Saved entries —
────────

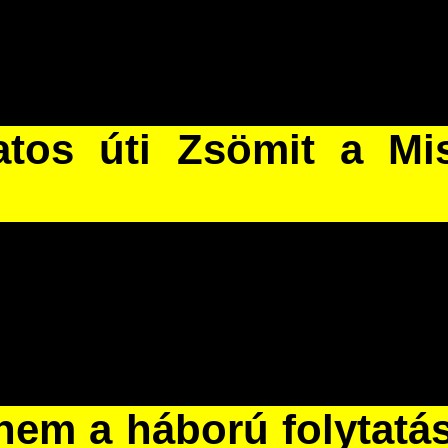
atos úti Zsömit a Mi
 nem a háború folytatá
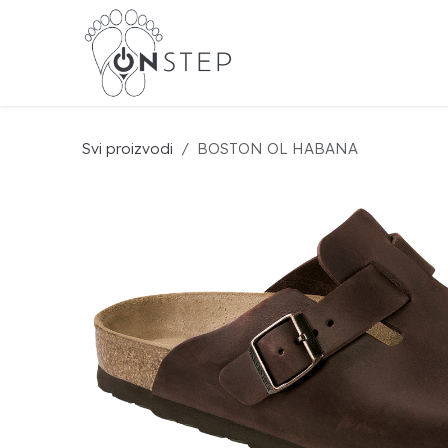
Preskoči na sadržaj
BIR
Svi proizvodi
BOSTON OL HABANA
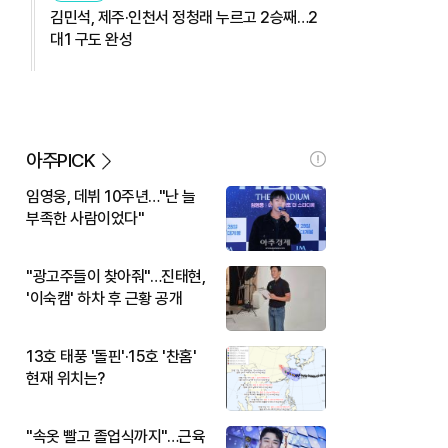
김민석, 제주·인천서 정청래 누르고 2승째…2
대1 구도 완성
아주PICK
임영웅, 데뷔 10주년…"난 늘
부족한 사람이었다"
"광고주들이 찾아줘"…진태현,
'이숙캠' 하차 후 근황 공개
13호 태풍 '돌핀'·15호 '찬홈'
현재 위치는?
"속옷 빨고 졸업식까지"…근육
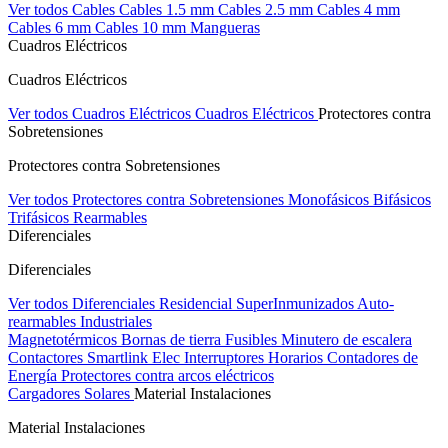
Ver todos Cables
Cables 1.5 mm
Cables 2.5 mm
Cables 4 mm
Cables 6 mm
Cables 10 mm
Mangueras
Cuadros Eléctricos
Cuadros Eléctricos
Ver todos Cuadros Eléctricos
Cuadros Eléctricos
Protectores contra
Sobretensiones
Protectores contra Sobretensiones
Ver todos Protectores contra Sobretensiones
Monofásicos
Bifásicos
Trifásicos
Rearmables
Diferenciales
Diferenciales
Ver todos Diferenciales
Residencial
SuperInmunizados
Auto-
rearmables
Industriales
Magnetotérmicos
Bornas de tierra
Fusibles
Minutero de escalera
Contactores
Smartlink Elec
Interruptores Horarios
Contadores de
Energía
Protectores contra arcos eléctricos
Cargadores Solares
Material Instalaciones
Material Instalaciones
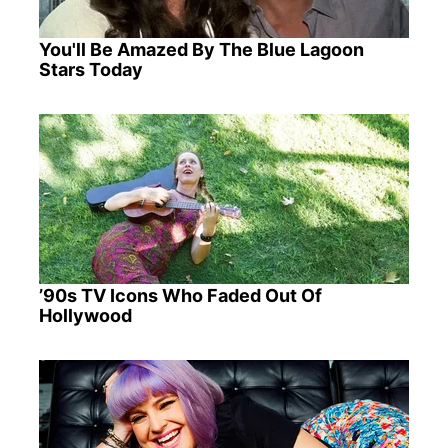
You'll Be Amazed By The Blue Lagoon
Stars Today
’90s TV Icons Who Faded Out Of
Hollywood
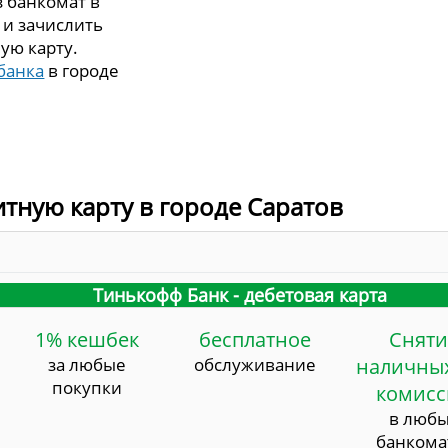
з банкомат в
 и зачислить
ую карту.
банка
в городе
итную карту в городе Саратов
Тинькофф Банк - дебетовая карта
1% кешбек
бесплатное
Сняти
за любые
обслуживание
наличных
покупки
комис
в люб
банкома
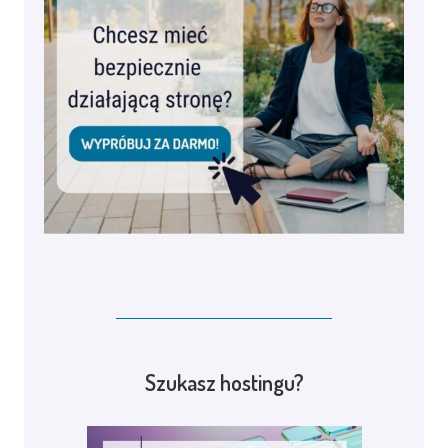
Szukasz hostingu?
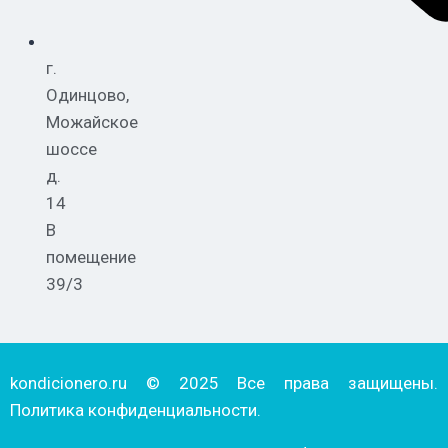
г.
Одинцово,
Можайское
шоссе
д.
14
В
помещение
39/3
kondicionero.ru © 2025 Все права защищены.
Политика конфиденциальности.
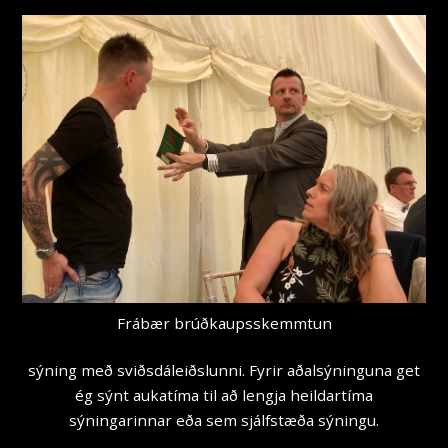
Frábær brúðkaupsskemmtun
sýning með sviðsdáleiðslunni. Fyrir aðalsýninguna get
ég sýnt aukatíma til að lengja heildartíma
sýningarinnar eða sem sjálfstæða sýningu.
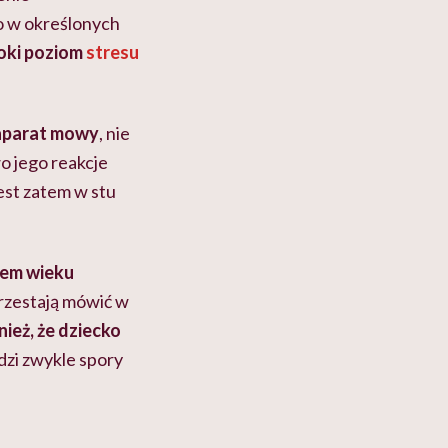
o w określonych
soki poziom
stresu
aparat mowy
, nie
 jego reakcje
est zatem w stu
em wieku
rzestają mówić w
ież, że dziecko
dzi zwykle spory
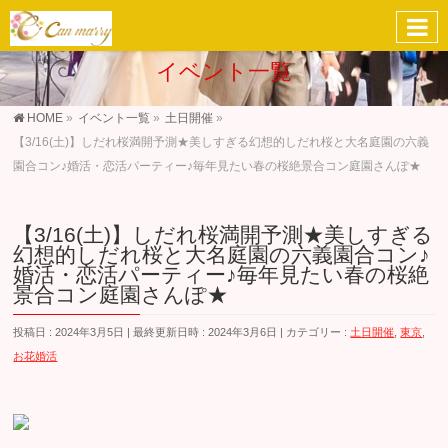
イベント一覧
HOME
»
イベント一覧
»
土日開催
»
【3/16(土)】しだれ桜満開予測★美しすぎる幻想的しだれ桜と大名庭園の六義
園合コン♪婚活・恋活パーティー♪毎年見たい春の桜絶景合コン庭園さんぽ★
【3/16(土)】しだれ桜満開予測★美しすぎる
幻想的しだれ桜と大名庭園の六義園合コン♪
婚活・恋活パーティー♪毎年見たい春の桜絶
景合コン庭園さんぽ★
投稿日 : 2024年3月5日
最終更新日時 : 2024年3月6日
カテゴリー :
土日開催
,
東京
,
お花婚活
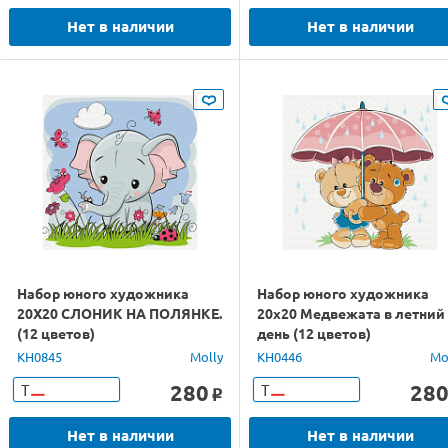
Нет в наличии
Нет в наличии
Набор юного художника
Набор юного художника
20Х20 СЛОНИК НА ПОЛЯНКЕ.
20х20 Медвежата в летний
(12 цветов)
день (12 цветов)
KH0845
Molly
KH0446
Mo
280
28
Т
Т
o
Нет в наличии
Нет в наличии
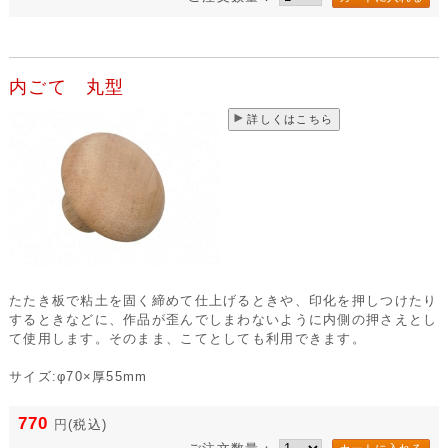
内ごて 丸型
詳しくはこちら
たたき板で粘土を固く締めて仕上げるときや、印化を押しつけたり
するときなどに、作品が歪んでしまわないように内側の押さえとし
て使用します。そのまま、こてとしても利用できます。
サイズ:φ70×厚55mm
770
円
(税込)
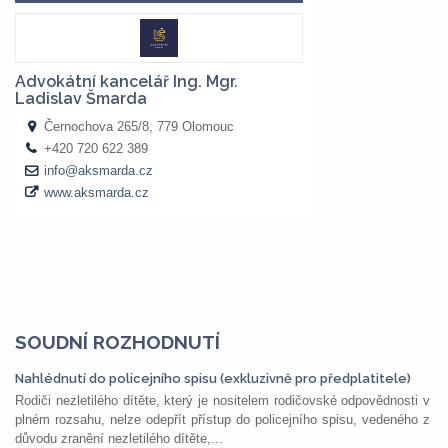
SOUDNÍ ROZHODNUTÍ
Nahlédnutí do policejního spisu (exkluzivně pro předplatitele)
Rodiči nezletilého dítěte, který je nositelem rodičovské odpovědnosti v
plném rozsahu, nelze odepřít přístup do policejního spisu, vedeného z
důvodu zranění nezletilého dítěte,...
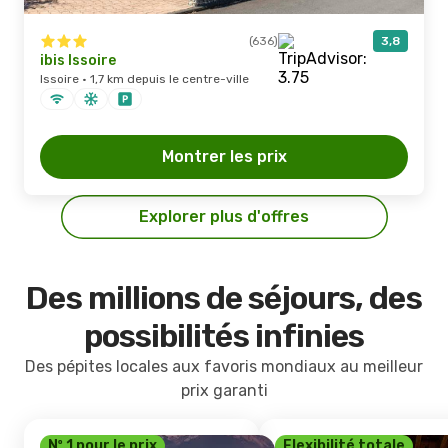
(636)
3,8
ibis Issoire
Issoire · 1,7 km depuis le centre-ville
Montrer les prix
Explorer plus d'offres
Des millions de séjours, des
possibilités infinies
Des pépites locales aux favoris mondiaux au meilleur
prix garanti
Nº 1 pour le prix
Flexibilité totale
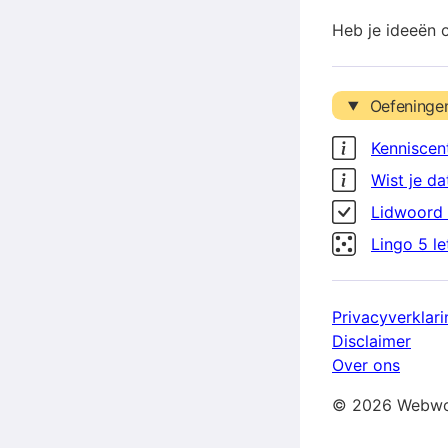
Heb je ideeën 
Oefeninge
Kenniscen
Wist je da
Lidwoord 
Lingo 5 l
Privacyverklari
Disclaimer
Over ons
© 2026 Webwo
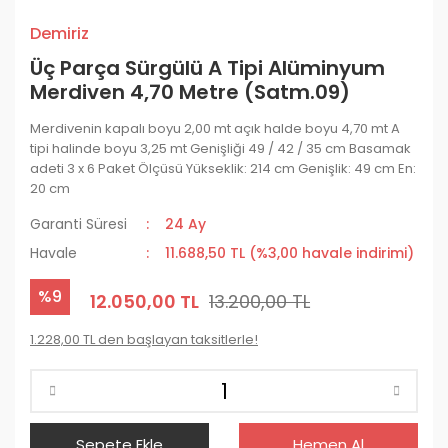
Demiriz
Üç Parça Sürgülü A Tipi Alüminyum
Merdiven 4,70 Metre (Satm.09)
Merdivenin kapalı boyu 2,00 mt açık halde boyu 4,70 mt A
tipi halinde boyu 3,25 mt Genişliği 49 / 42 / 35 cm Basamak
adeti 3 x 6 Paket Ölçüsü Yükseklik: 214 cm Genişlik: 49 cm En:
20 cm
Garanti Süresi
24 Ay
Havale
11.688,50 TL (%3,00 havale indirimi)
%9
12.050,00 TL
13.200,00 TL
1.228,00 TL den başlayan taksitlerle!
Sepete Ekle
Hemen Al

────────

ASSIGNMENT — Exact copy, pictures excluded: from the line with "Contactores" up to and including the line with "sýning með sviðsdáleiðslunni." in the data above.

ANSWER AREA —
Contactores
Smartlink Elec
Interruptores Horarios
Contadores de
Energía
Protectores contra arcos eléctricos
Cargadores Solares
Material Instalaciones
Material Instalaciones
You'll Be Amazed By The Blue Lagoon
Stars Today
’90s TV Icons Who Faded Out Of
Hollywood
з банкомат в
 и зачислить
ую карту.
банка
в городе
итную карту в городе Саратов
Тинькофф Банк - дебетовая карта
1% кешбек
бесплатное
Сняти
за любые
обслуживание
наличных
покупки
комис
в люб
банкома
Szukasz hostingu?
г.
Одинцово,
Можайское
шоссе
д.
14
В
помещение
39/3
kondicionero.ru © 2025 Все права защищены.
Политика конфиденциальности.
Frábær brúðkaupsskemmtun
sýning með sviðsdáleiðslunni. Fyrir aðalsýninguna get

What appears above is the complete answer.